Sepenggal kisah pelayanan Pdt. Eirene Grace
Nanuru
di Kapatlap, Raja Ampat Tengah, Tanah Papua
Tiga tahun terhitung sejak Agustus
2015, saya ditempatkan oleh GKI di Tanah Papua untuk melayani jemaat GKI
Solideo Kapatlap, Klasis Raja Ampat Tengah. Ada 63 jemaat di Klasis ini yang
dilayani oleh 16 orang yang terdiri dari pendeta dan guru jemaat. GKI Solideo
Kapatlap sendiri merupakan jemaat kecil yang terletak di wilayah Distrik
Salawati Utara, Kabupaten Raja Ampat.
Saya tinggal bersama suami dan dua
anak saya, Miracle (10 thn) dan Zeanneth (5 thn) di Klasaman Klaurung, Sorong,
Papua Barat.
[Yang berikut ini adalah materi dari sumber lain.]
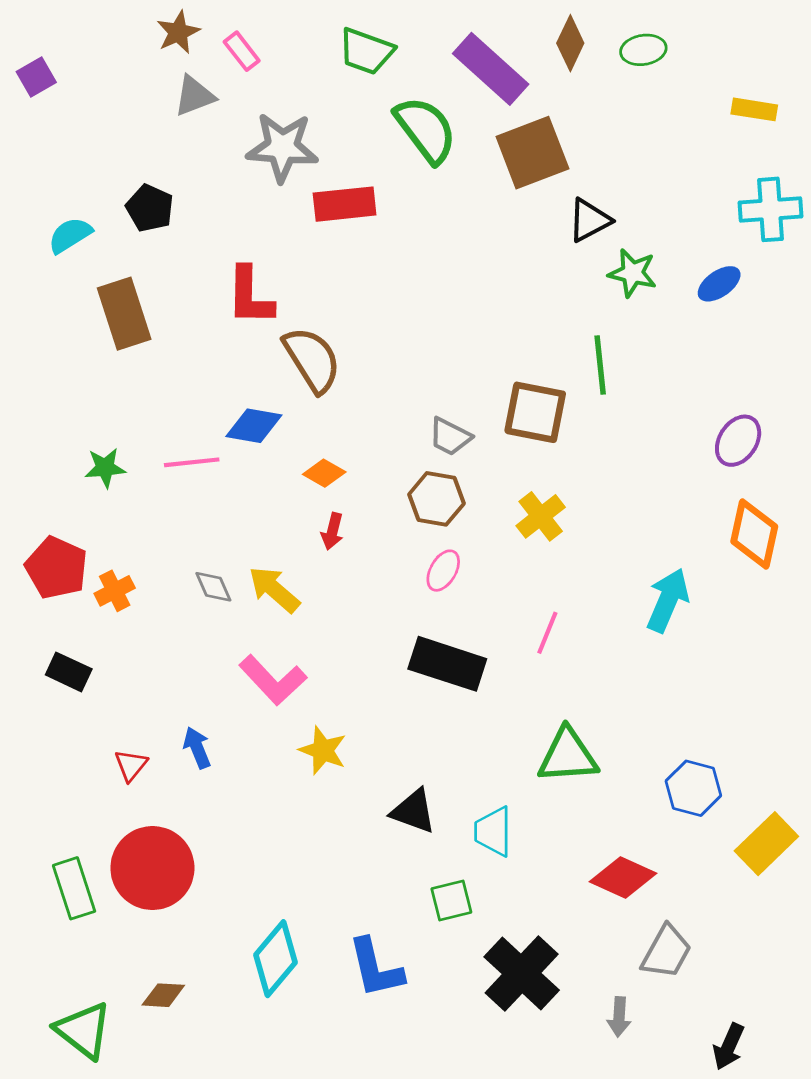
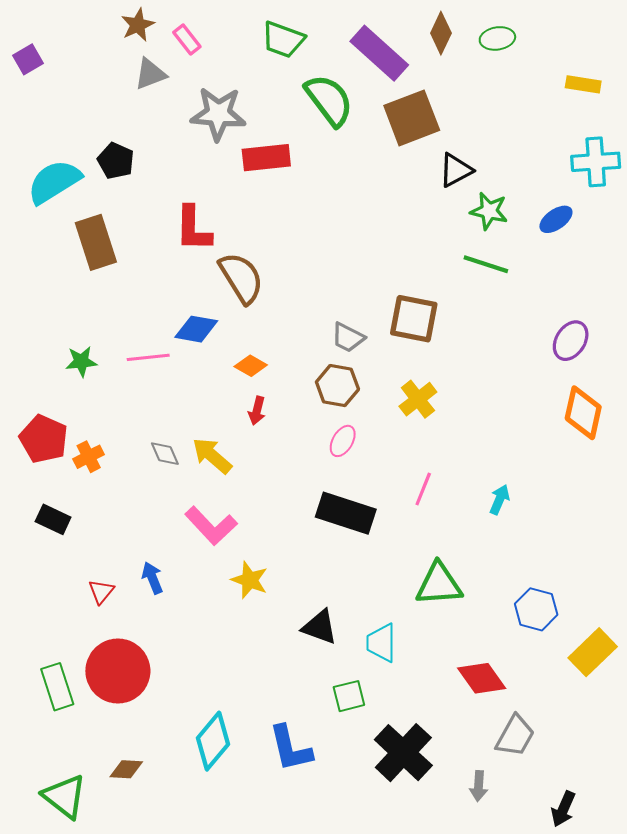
cyan semicircle: (70, 235) -> (54, 182), size x1.6
green line: (600, 365) -> (486, 264), moved, turned -66
cyan arrow: (668, 600) -> (499, 500), moved, size x0.6
red diamond: (623, 877) -> (482, 678), turned 30

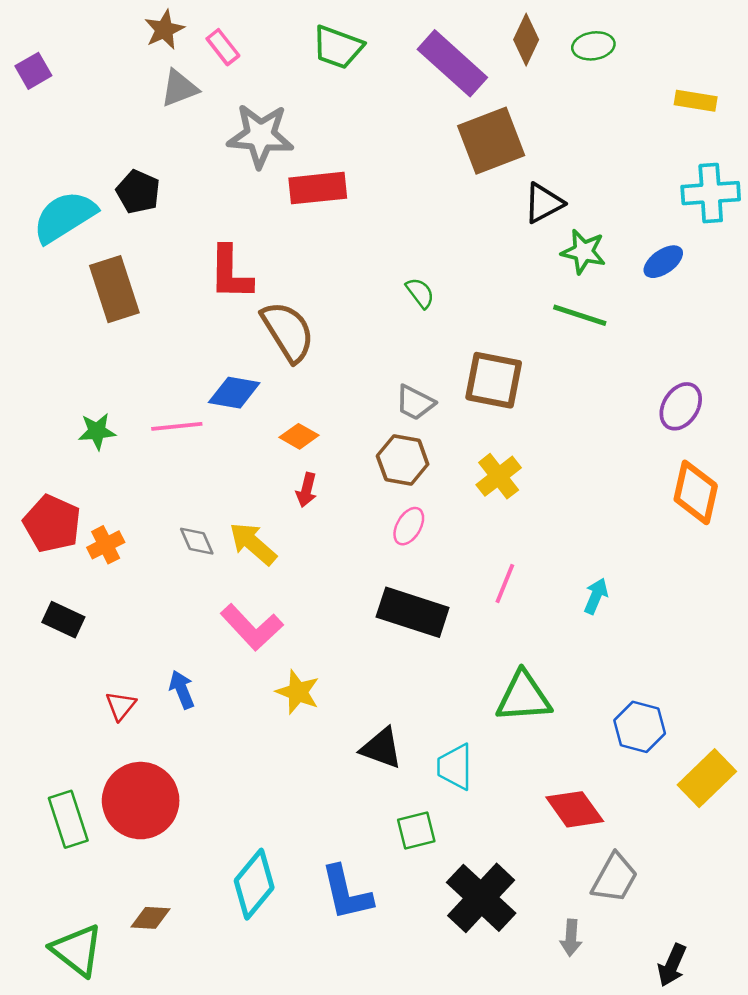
green semicircle: (329, 100) -> (420, 293), moved, size x0.5

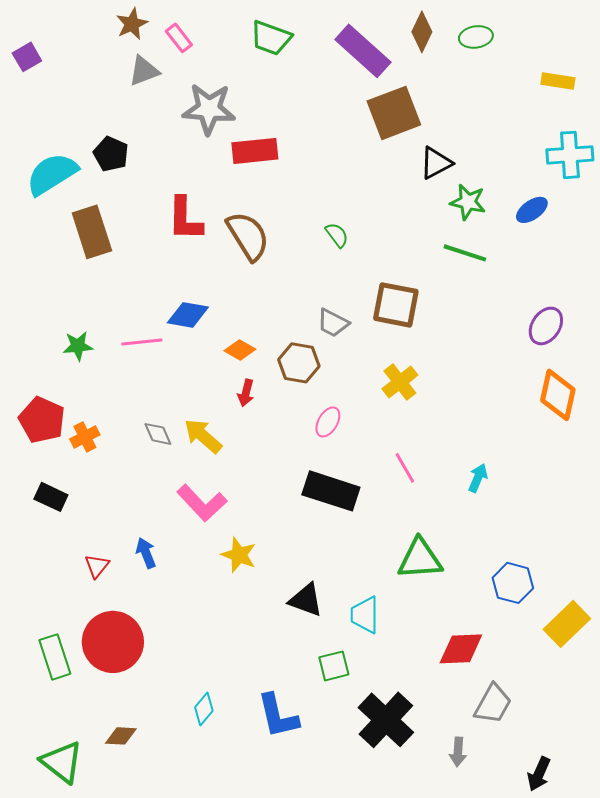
brown semicircle: (288, 332) -> (248, 236), moved
brown hexagon: (403, 460) -> (299, 363), moved
pink line: (505, 583) -> (405, 468), turned -52
red diamond: (575, 809) -> (461, 649), turned -57
cyan diamond: (254, 884) -> (204, 709), size x0.6

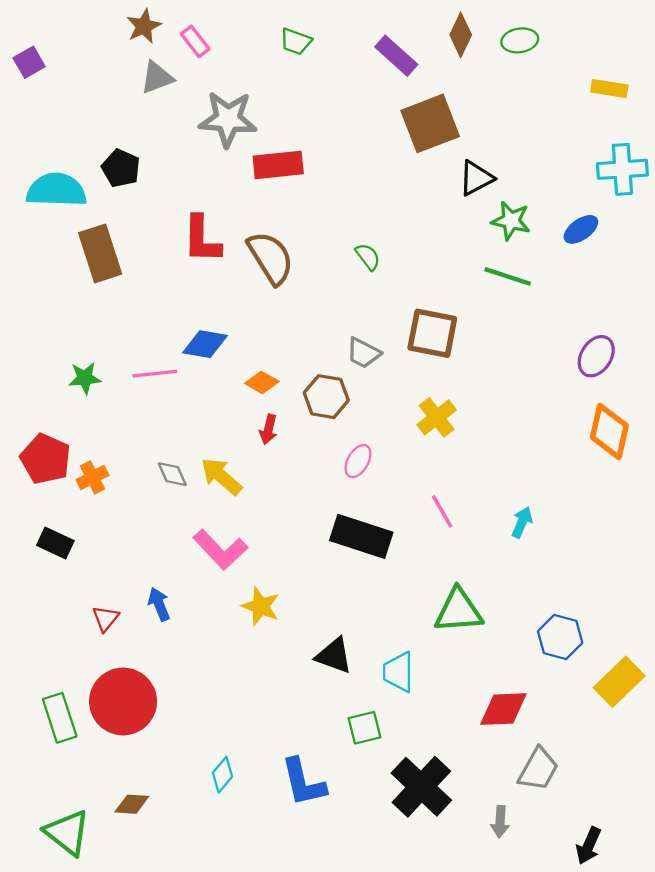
green trapezoid: (271, 38) -> (296, 41), size x0.7
purple rectangle: (363, 51) -> (396, 56), size x0.7
cyan semicircle: (52, 174) -> (56, 190), turned 34

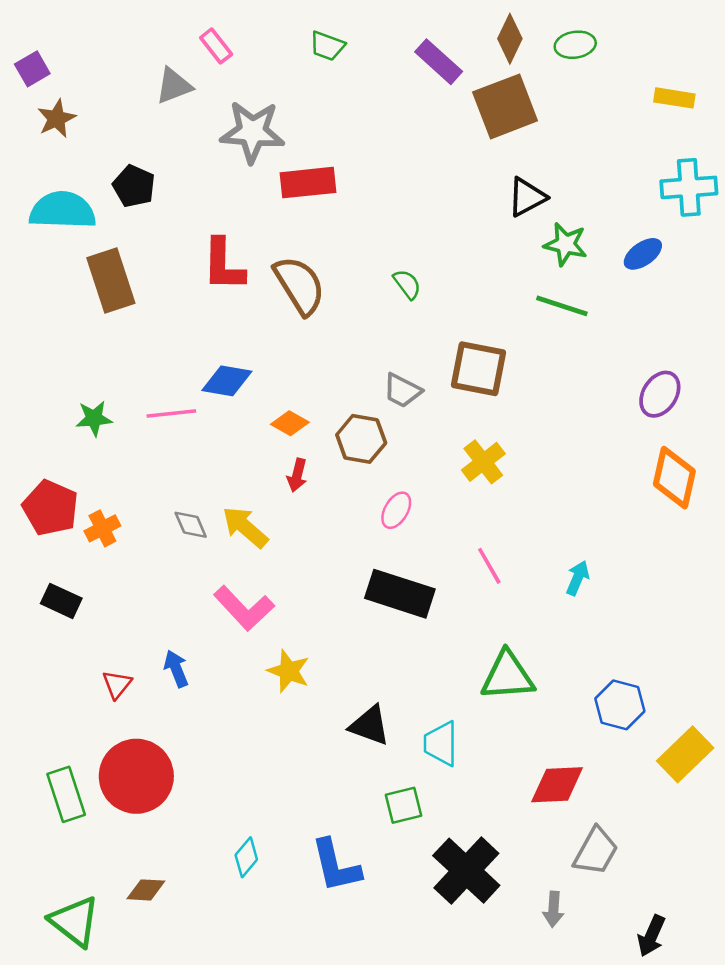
brown star: (144, 26) -> (56, 118), moved
brown square: (430, 123) -> (505, 106), moved

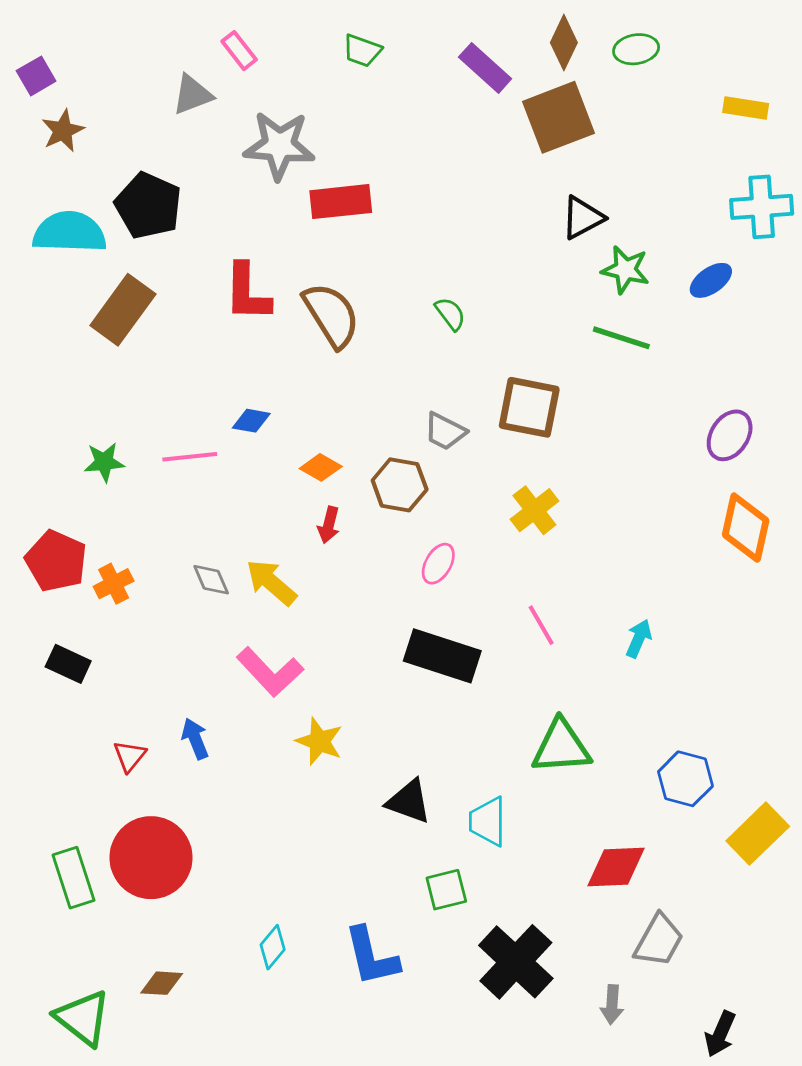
black pentagon: (134, 186) -> (148, 206), size x1.4
brown rectangle: (111, 281) -> (123, 310), turned 54
blue diamond: (227, 381) -> (251, 421), size x0.7

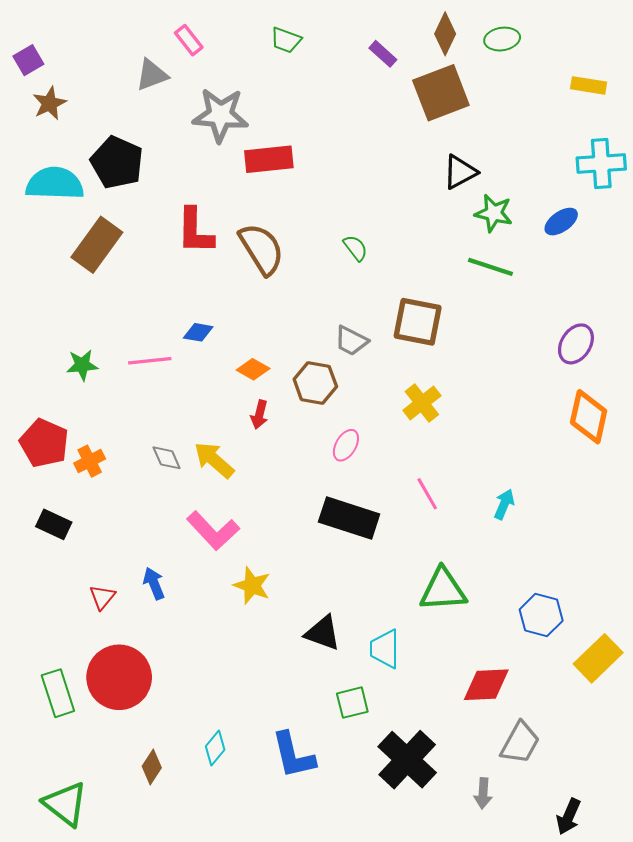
purple rectangle: (485, 68) -> (383, 54), size x0.7
brown diamond: (162, 983) -> (152, 767), moved, turned -60

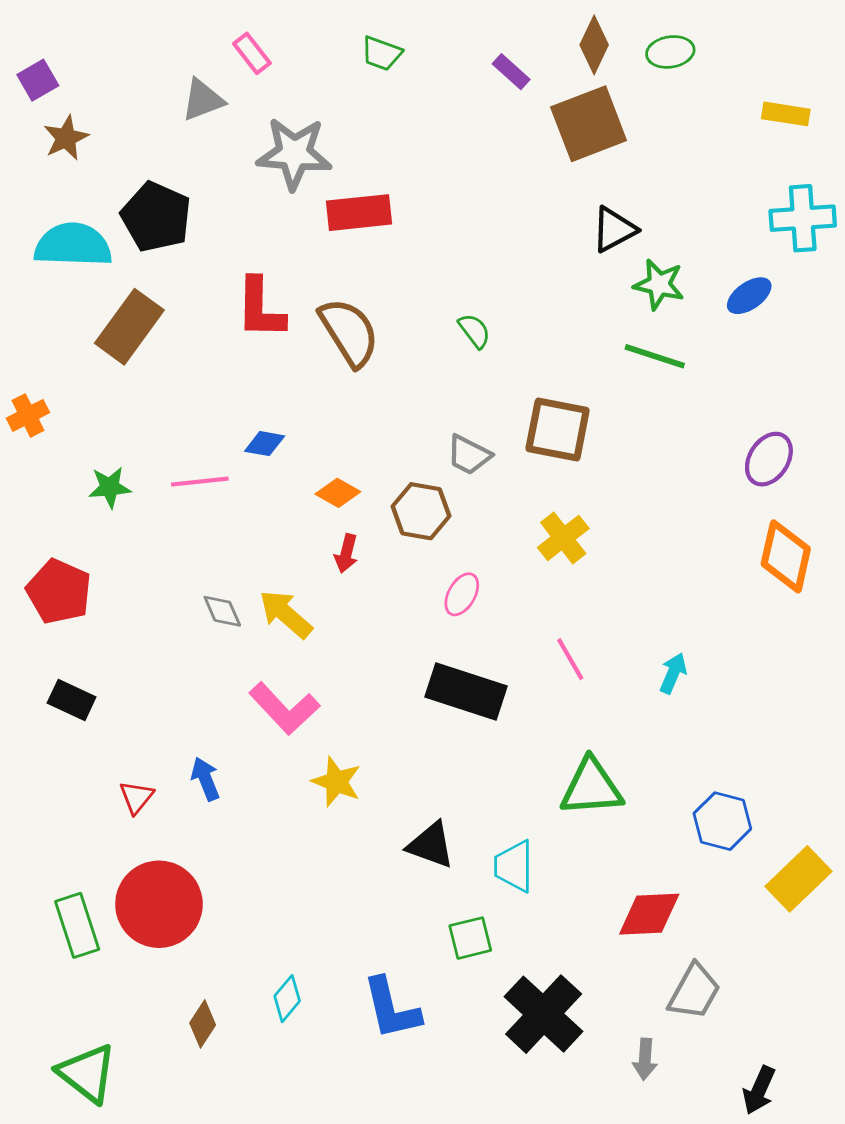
orange cross: (90, 461) -> (28, 415), moved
Meskipun Kapatlap tidak jauh dari Sorong, wilayah ini sudah
termasuk Kabupaten Raja Ampat, dan biasanya saya menjangkaunya menggunakan
perahu mesin 15PK dengan memakan waktu satu setengah jam jika kondisi laut
teduh, dan dua jam jika datang ombak dan angin kencang. GKI Solideo, Kapatlap
memiliki 60 kepala keluarga dengan jumlah jiwa 245. Pekerjaan mereka
sehari-hari adalah nelayan yang mencari ikan di laut. Bukan sebuah pekerjaan
yang ringan untuk dijalani untuk menjangkau jemaat ini karena:
Kondisi cuaca di laut yang tidak
menentu, dan transportasi laut yang terbatas sering menjadi kendala, beberapa
kali diperhadapkan gelombang laut yang dasyat di siang hari maupun malam hari, apalagi
karena tidak ada yang mengurus, maka saya selalu membawa kedua anak saya dalam
pelayanan dari satu jemaat ke jemaat yang lain menyeberangi laut.
Sekolah Dasar yang ada di sana hanya
memiliki 3 orang guru yang harus mengajar 6 kelas. Buruknya lagi, guru-guru pun
lebih sering meninggalkan tugas karena alasan-alasan tertentu. Tidak
mengherankan ada banyak anak meskipun sudah kelas 6 belum dapat membaca,
sementara orang tua tidak dapat memotivasi anak untuk belajar karena mereka
sendiri banyak yang buta huruf. Kondisi seperti ini yang mendorong saya dan majelis
kerja ekstra untuk anak-anak lewat program bahitus (baca – hitung - tulis), program
Sekolah Alkitab Liburan, dan program Ayo Baca Alkitab. Proram-program ini
sangat membantu menambah motivasi anak untuk belajar dan membaca.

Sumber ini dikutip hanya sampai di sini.